**Stored dataset items**:
----

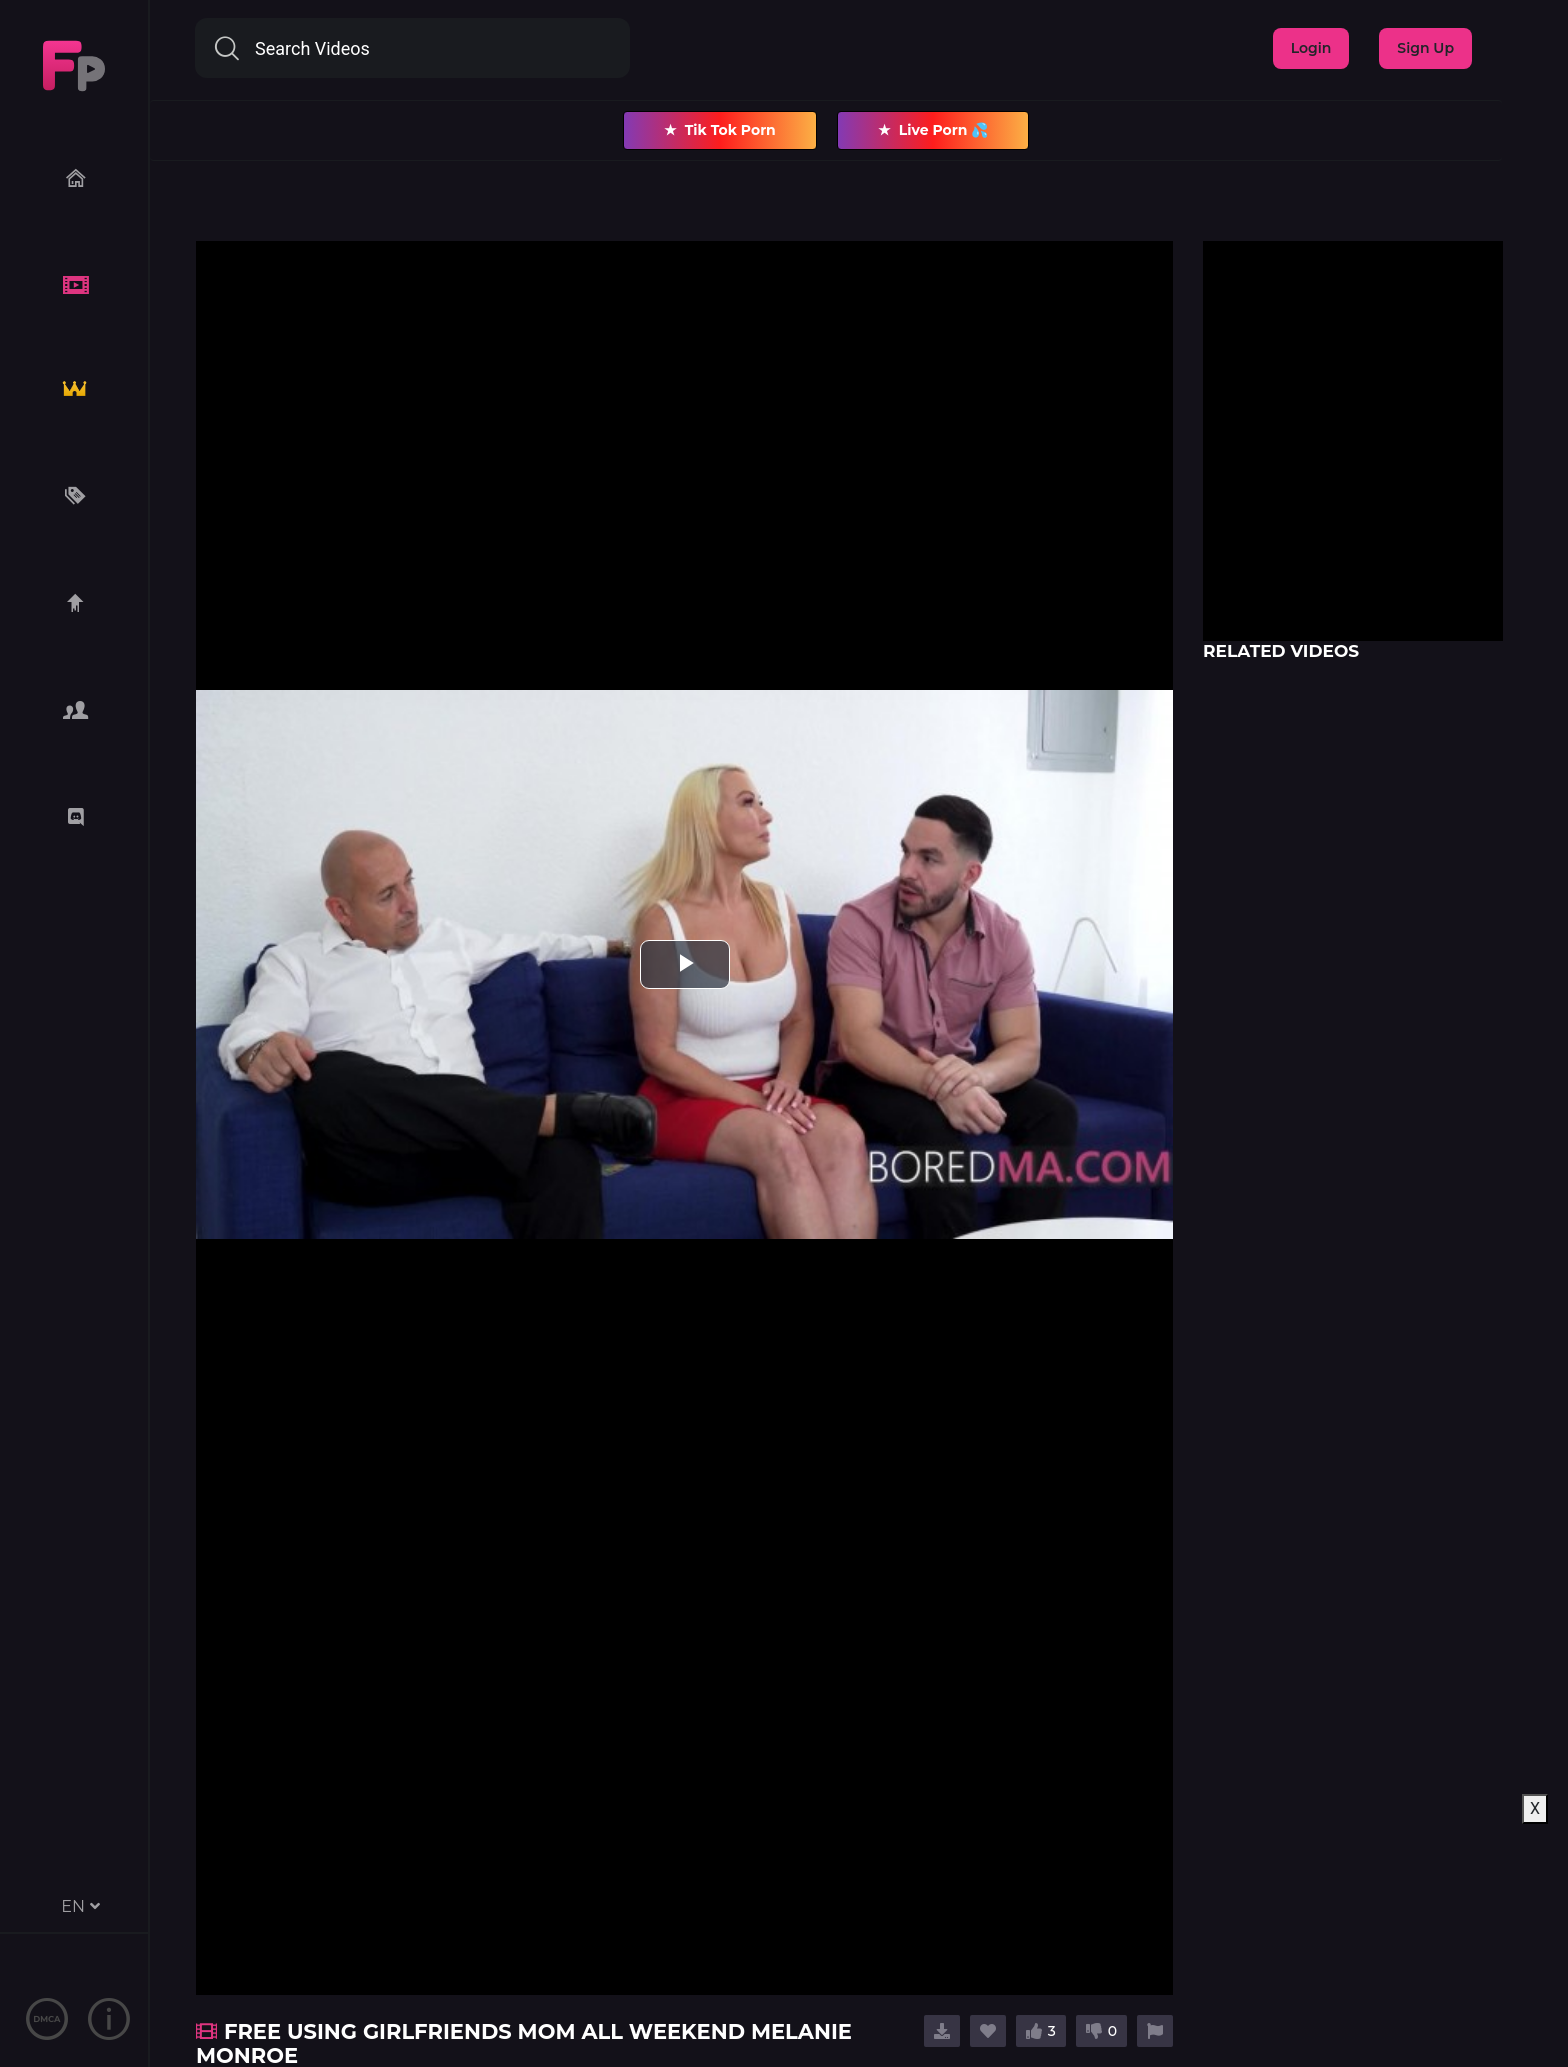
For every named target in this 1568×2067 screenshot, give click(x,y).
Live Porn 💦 (933, 130)
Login (1311, 48)
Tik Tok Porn (720, 130)
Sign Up (1425, 48)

----

**Problem to solve**: Output every record above exactly as written, but skip the pictures.

**Answer below**:
For every named target in this 1568×2067 screenshot, give click(x,y).
Live Porn 💦 (933, 130)
Login (1311, 48)
Tik Tok Porn (720, 130)
Sign Up (1425, 48)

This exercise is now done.